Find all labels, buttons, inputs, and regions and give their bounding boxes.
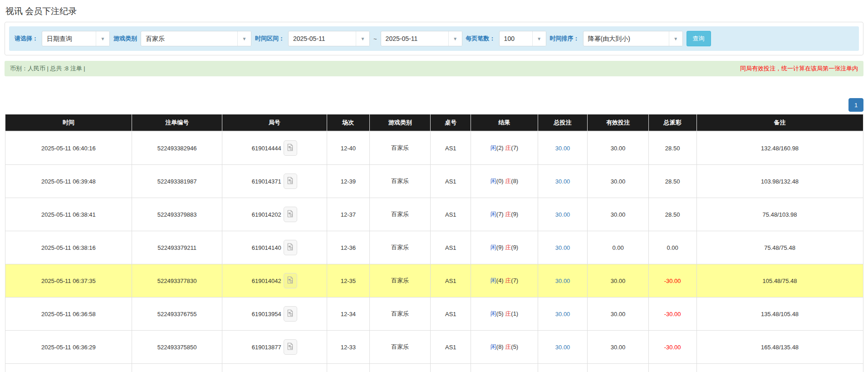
result-banker-score: (7) — [511, 144, 518, 151]
cell-result: 闲(0) 庄(8) — [471, 165, 538, 198]
cell-game-type: 百家乐 — [370, 331, 431, 364]
cell-time: 2025-05-11 06:39:48 — [5, 165, 132, 198]
cell-round-id: 619014371 — [222, 165, 327, 198]
cell-round-id: 619014042 — [222, 264, 327, 298]
result-player-score: (2) — [496, 144, 504, 151]
video-replay-button[interactable] — [284, 339, 297, 355]
result-banker-score: (8) — [511, 178, 518, 184]
cell-remark: 75.48/75.48 — [696, 231, 863, 264]
cell-round-id: 619013954 — [222, 298, 327, 331]
search-button[interactable]: 查询 — [687, 31, 711, 46]
cell-table-no: AS1 — [431, 298, 471, 331]
cell-game-type: 百家乐 — [370, 131, 431, 165]
cell-total-bet: 30.00 — [538, 231, 588, 264]
filter-panel: 请选择： 日期查询 ▼ 游戏类别 百家乐 ▼ 时间区间： 2025-05-11 … — [5, 22, 863, 55]
total-bet-link[interactable]: 30.00 — [555, 311, 570, 317]
cell-table-no: AS1 — [431, 131, 471, 165]
total-bet-link[interactable]: 30.00 — [555, 145, 570, 152]
video-replay-button[interactable] — [284, 140, 297, 156]
cell-round-id: 619013877 — [222, 331, 327, 364]
cell-valid-bet: 30.00 — [588, 198, 648, 231]
cell-payout: 0.00 — [648, 231, 696, 264]
cell-session: 12-36 — [327, 231, 370, 264]
game-type-select[interactable]: 百家乐 ▼ — [141, 31, 251, 46]
total-bet-link[interactable]: 30.00 — [555, 344, 570, 351]
video-replay-button[interactable] — [284, 273, 297, 288]
chevron-down-icon[interactable]: ▼ — [532, 31, 546, 46]
result-player-label: 闲 — [490, 310, 496, 317]
cell-time: 2025-05-11 06:36:58 — [5, 298, 132, 331]
total-bet-link[interactable]: 30.00 — [555, 211, 570, 218]
cell-payout: 28.50 — [648, 165, 696, 198]
cell-result: 闲(2) 庄(7) — [471, 131, 538, 165]
chevron-down-icon[interactable]: ▼ — [237, 31, 251, 46]
chevron-down-icon[interactable]: ▼ — [96, 31, 109, 46]
select-type-label: 请选择： — [15, 35, 38, 43]
col-header-result: 结果 — [471, 114, 538, 132]
video-file-icon — [286, 342, 294, 352]
cell-remark: 132.48/160.98 — [696, 131, 863, 165]
time-sort-select[interactable]: 降幂(由大到小) ▼ — [583, 31, 683, 46]
chevron-down-icon[interactable]: ▼ — [448, 31, 462, 46]
table-row: 2025-05-11 06:37:35 522493377830 6190140… — [5, 264, 863, 298]
video-replay-button[interactable] — [284, 306, 297, 322]
cell-result: 闲(5) 庄(1) — [471, 298, 538, 331]
cell-game-type: 百家乐 — [370, 198, 431, 231]
cell-table-no: AS1 — [431, 364, 471, 372]
result-banker-label: 庄 — [505, 277, 511, 284]
date-to-value: 2025-05-11 — [381, 31, 448, 46]
cell-valid-bet: 30.00 — [588, 165, 648, 198]
page-size-select[interactable]: 100 ▼ — [499, 31, 546, 46]
date-to-select[interactable]: 2025-05-11 ▼ — [381, 31, 462, 46]
cell-result: 闲(7) 庄(9) — [471, 198, 538, 231]
cell-session: 12-32 — [327, 364, 370, 372]
time-range-label: 时间区间： — [255, 35, 284, 43]
video-replay-button[interactable] — [284, 174, 297, 189]
cell-valid-bet: 0.00 — [588, 231, 648, 264]
query-type-select[interactable]: 日期查询 ▼ — [42, 31, 110, 46]
result-player-score: (7) — [496, 211, 504, 218]
cell-session: 12-35 — [327, 264, 370, 298]
chevron-down-icon[interactable]: ▼ — [356, 31, 369, 46]
cell-time: 2025-05-11 06:38:41 — [5, 198, 132, 231]
cell-round-id: 619014202 — [222, 198, 327, 231]
round-id-text: 619014371 — [252, 178, 281, 185]
cell-total-bet: 30.00 — [538, 198, 588, 231]
table-row: 2025-05-11 06:39:48 522493381987 6190143… — [5, 165, 863, 198]
cell-payout: -30.00 — [648, 331, 696, 364]
round-id-text: 619014202 — [252, 211, 281, 218]
table-row: 2025-05-11 06:40:16 522493382946 6190144… — [5, 131, 863, 165]
video-file-icon — [286, 144, 294, 153]
cell-bet-id: 522493375850 — [132, 331, 222, 364]
result-player-label: 闲 — [490, 343, 496, 350]
game-type-label: 游戏类别 — [113, 35, 137, 43]
video-replay-button[interactable] — [284, 240, 297, 255]
result-banker-label: 庄 — [505, 211, 511, 218]
cell-bet-id: 522493379883 — [132, 198, 222, 231]
cell-total-bet: 30.00 — [538, 364, 588, 372]
cell-total-bet: 30.00 — [538, 298, 588, 331]
cell-table-no: AS1 — [431, 165, 471, 198]
col-header-total-bet: 总投注 — [538, 114, 588, 132]
video-file-icon — [286, 210, 294, 219]
cell-session: 12-40 — [327, 131, 370, 165]
date-from-select[interactable]: 2025-05-11 ▼ — [288, 31, 370, 46]
cell-valid-bet: 30.00 — [588, 131, 648, 165]
range-tilde: ~ — [373, 35, 377, 42]
total-bet-link[interactable]: 30.00 — [555, 278, 570, 284]
result-banker-score: (9) — [511, 211, 518, 218]
page-1-button[interactable]: 1 — [848, 98, 863, 112]
cell-time: 2025-05-11 06:37:35 — [5, 264, 132, 298]
date-from-value: 2025-05-11 — [289, 31, 356, 46]
currency-total-text: 币别：人民币 | 总共 :8 注单 | — [10, 64, 85, 73]
round-id-text: 619014140 — [252, 244, 281, 251]
chevron-down-icon[interactable]: ▼ — [669, 31, 682, 46]
page-size-label: 每页笔数： — [466, 35, 495, 43]
total-bet-link[interactable]: 30.00 — [555, 244, 570, 251]
cell-bet-id: 522493377830 — [132, 264, 222, 298]
video-replay-button[interactable] — [284, 207, 297, 222]
cell-payout: 0.00 — [648, 364, 696, 372]
col-header-session: 场次 — [327, 114, 370, 132]
total-bet-link[interactable]: 30.00 — [555, 178, 570, 185]
cell-valid-bet: 30.00 — [588, 331, 648, 364]
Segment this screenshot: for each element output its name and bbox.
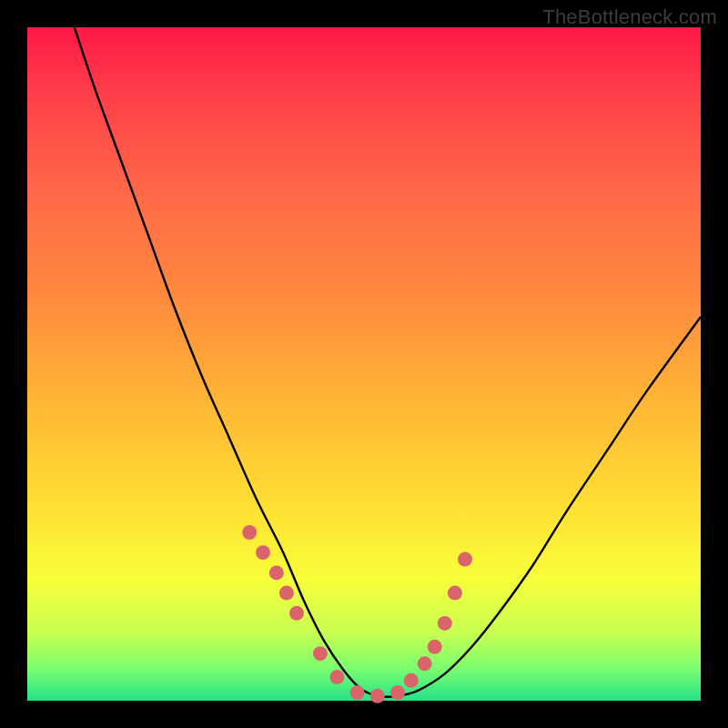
bottleneck-curve (75, 27, 701, 697)
data-point (242, 525, 257, 540)
data-point (458, 552, 472, 567)
data-point (256, 545, 270, 560)
chart-overlay (27, 27, 701, 701)
data-point (350, 685, 365, 700)
data-point (370, 689, 385, 703)
data-point (418, 656, 432, 671)
data-point (289, 606, 304, 621)
data-point (390, 685, 405, 700)
scatter-points (242, 525, 472, 703)
data-point (329, 670, 344, 684)
chart-frame: TheBottleneck.com (0, 0, 728, 728)
data-point (404, 673, 419, 688)
data-point (428, 640, 442, 654)
data-point (269, 565, 284, 580)
data-point (438, 616, 452, 631)
watermark-text: TheBottleneck.com (542, 5, 717, 29)
data-point (313, 646, 328, 661)
data-point (279, 586, 294, 601)
data-point (448, 586, 462, 601)
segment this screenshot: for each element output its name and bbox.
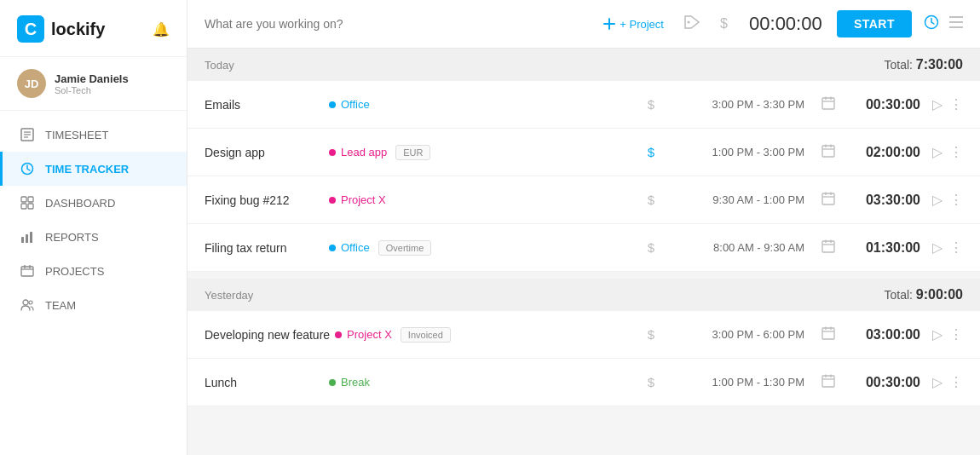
table-row: Lunch Break $ 1:00 PM - 1:30 PM 00:30:00… <box>187 359 980 406</box>
entry-time-range: 1:00 PM - 1:30 PM <box>668 376 804 389</box>
logo-text: lockify <box>51 20 105 39</box>
svg-rect-5 <box>21 197 26 202</box>
calendar-icon[interactable] <box>821 374 835 390</box>
timer-display: 00:00:00 <box>743 13 828 35</box>
tag-button[interactable] <box>679 12 705 37</box>
svg-point-19 <box>687 20 689 23</box>
entry-duration: 01:30:00 <box>844 240 920 256</box>
entry-project[interactable]: Break <box>341 376 370 389</box>
sidebar-item-reports[interactable]: REPORTS <box>0 220 187 254</box>
entry-time-range: 9:30 AM - 1:00 PM <box>668 193 804 206</box>
today-total: Total: 7:30:00 <box>884 57 963 72</box>
billable-icon[interactable]: $ <box>648 145 654 159</box>
svg-rect-12 <box>21 267 33 276</box>
billable-icon[interactable]: $ <box>648 97 654 112</box>
calendar-icon[interactable] <box>821 96 835 112</box>
clock-mode-icon[interactable] <box>924 14 939 34</box>
more-menu[interactable]: ⋮ <box>949 192 963 208</box>
nav-menu: TIMESHEET TIME TRACKER DASHBOARD REPORTS… <box>0 111 187 329</box>
svg-point-16 <box>29 301 32 304</box>
billable-toggle[interactable]: $ <box>713 13 735 35</box>
timesheet-icon <box>20 127 35 142</box>
dashboard-label: DASHBOARD <box>45 197 115 210</box>
project-dot <box>329 245 336 251</box>
start-button[interactable]: START <box>837 10 912 37</box>
sidebar-item-team[interactable]: TEAM <box>0 288 187 322</box>
entry-badge: Invoiced <box>401 327 451 343</box>
svg-point-15 <box>23 300 28 305</box>
sidebar-item-projects[interactable]: PROJECTS <box>0 254 187 288</box>
entry-time-range: 1:00 PM - 3:00 PM <box>668 146 804 158</box>
entry-name: Design app <box>205 146 324 159</box>
project-dot <box>329 149 336 156</box>
user-company: Sol-Tech <box>55 85 129 95</box>
more-menu[interactable]: ⋮ <box>949 239 963 256</box>
add-project-button[interactable]: + Project <box>597 14 671 34</box>
entry-project[interactable]: Project X <box>341 193 386 206</box>
svg-rect-32 <box>822 193 834 204</box>
play-button[interactable]: ▷ <box>932 239 943 256</box>
sidebar-item-dashboard[interactable]: DASHBOARD <box>0 186 187 220</box>
billable-icon[interactable]: $ <box>648 193 654 207</box>
projects-label: PROJECTS <box>45 265 104 278</box>
sidebar-item-timesheet[interactable]: TIMESHEET <box>0 118 187 152</box>
table-row: Developing new feature Project X Invoice… <box>187 311 980 359</box>
project-dot <box>329 379 336 386</box>
more-menu[interactable]: ⋮ <box>949 374 963 390</box>
calendar-icon[interactable] <box>821 239 835 256</box>
logo-icon: C <box>17 15 44 43</box>
svg-rect-40 <box>822 328 834 339</box>
svg-rect-8 <box>28 204 33 209</box>
menu-icon[interactable] <box>949 16 963 32</box>
table-row: Fixing bug #212 Project X $ 9:30 AM - 1:… <box>187 176 980 224</box>
svg-rect-44 <box>822 376 834 387</box>
team-label: TEAM <box>45 299 76 312</box>
table-row: Filing tax return Office Overtime $ 8:00… <box>187 224 980 272</box>
table-row: Emails Office $ 3:00 PM - 3:30 PM 00:30:… <box>187 81 980 129</box>
yesterday-section-header: Yesterday Total: 9:00:00 <box>187 279 980 311</box>
entry-duration: 00:30:00 <box>844 375 920 390</box>
play-button[interactable]: ▷ <box>932 374 943 390</box>
entry-project[interactable]: Project X <box>347 328 392 341</box>
sidebar-item-time-tracker[interactable]: TIME TRACKER <box>0 152 187 186</box>
calendar-icon[interactable] <box>821 144 835 160</box>
play-button[interactable]: ▷ <box>932 96 943 112</box>
entry-project[interactable]: Office <box>341 241 370 254</box>
billable-icon[interactable]: $ <box>648 327 654 342</box>
svg-rect-11 <box>30 232 32 243</box>
billable-icon[interactable]: $ <box>648 375 654 389</box>
task-input[interactable] <box>205 14 588 34</box>
svg-rect-28 <box>822 146 834 157</box>
entry-badge: Overtime <box>378 240 432 256</box>
bell-icon[interactable]: 🔔 <box>153 21 170 37</box>
more-menu[interactable]: ⋮ <box>949 96 963 112</box>
svg-rect-36 <box>822 241 834 252</box>
user-section: JD Jamie Daniels Sol-Tech <box>0 57 187 111</box>
main-content: + Project $ 00:00:00 START Today Total: … <box>187 0 980 455</box>
user-name: Jamie Daniels <box>55 72 129 85</box>
reports-label: REPORTS <box>45 231 99 244</box>
project-dot <box>329 197 336 204</box>
svg-rect-10 <box>26 234 28 243</box>
entry-duration: 02:00:00 <box>844 145 920 160</box>
entry-badge: EUR <box>395 145 430 160</box>
project-dot <box>335 331 342 338</box>
billable-icon[interactable]: $ <box>648 240 654 255</box>
dashboard-icon <box>20 195 35 210</box>
entry-project[interactable]: Lead app <box>341 146 387 158</box>
entry-project[interactable]: Office <box>341 98 370 111</box>
table-row: Design app Lead app EUR $ 1:00 PM - 3:00… <box>187 129 980 176</box>
more-menu[interactable]: ⋮ <box>949 144 963 160</box>
entry-time-range: 8:00 AM - 9:30 AM <box>668 241 804 254</box>
more-menu[interactable]: ⋮ <box>949 326 963 343</box>
topbar: + Project $ 00:00:00 START <box>187 0 980 49</box>
team-icon <box>20 297 35 313</box>
svg-rect-7 <box>21 204 26 209</box>
yesterday-label: Yesterday <box>205 289 253 302</box>
calendar-icon[interactable] <box>821 326 835 343</box>
calendar-icon[interactable] <box>821 192 835 208</box>
play-button[interactable]: ▷ <box>932 192 943 208</box>
entry-duration: 03:30:00 <box>844 193 920 208</box>
play-button[interactable]: ▷ <box>932 326 943 343</box>
play-button[interactable]: ▷ <box>932 144 943 160</box>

WORK REQUIRED - Read the lines above. Gather those in which the string "valid" is found.

PROBLEM SOLUTION -
cell-valid-bet: 30.00 — [588, 198, 648, 231]
cell-valid-bet: 30.00 — [588, 165, 648, 198]
cell-valid-bet: 0.00 — [588, 231, 648, 264]
cell-valid-bet: 30.00 — [588, 131, 648, 165]
cell-valid-bet: 30.00 — [588, 331, 648, 364]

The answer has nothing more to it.